Title: A geostatistical framework for combining spatially referenced disease prevalence data from multiple diagnostics
Authors: Benjamin Amoah - Lancaster University (United Kingdom)
Emanuele Giorgi - Lancaster University (United Kingdom) [presenting]
Peter Diggle - Lancaster University and University of Liverpool (United Kingdom)
Abstract: Multiple diagnostic tests are often used due to limited resources or because they provide complementary information on the epidemiology of a disease under investigation. Existing statistical methods to combine prevalence data from multiple diagnostics ignore the potential over-dispersion induced by the spatial correlations in the data.
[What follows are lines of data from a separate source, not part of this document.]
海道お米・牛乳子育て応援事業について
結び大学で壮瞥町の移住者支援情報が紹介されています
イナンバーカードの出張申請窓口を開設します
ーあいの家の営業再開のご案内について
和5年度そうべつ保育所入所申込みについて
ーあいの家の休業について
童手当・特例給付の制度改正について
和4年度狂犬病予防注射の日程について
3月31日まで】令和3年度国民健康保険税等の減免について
To address this issue, we develop a geostatistical framework that allows for joint modelling of data from multiple diagnostics by considering two main classes of inferential problems: (1) to predict prevalence for a gold-standard diagnostic using low-cost and potentially biased alternative tests; (2) to carry out joint prediction of prevalence from multiple tests. We apply the proposed framework to two case studies: mapping Loa loa prevalence in Central and West Africa, using miscroscopy and a questionnaire-based test called RAPLOA; mapping Plasmodium falciparum malaria prevalence in the highlands of Western Kenya using polymerase chain reaction and a rapid diagnostic test. We also develop a Monte Carlo procedure based on the variogram in order to identify parsimonious geostatistical models that are compatible with the data. Our study highlights (i) the importance of accounting for diagnostic-specific residual spatial variation and (ii) the benefits accrued from joint geostatistical modelling so as to deliver more reliable and precise inferences on disease prevalence.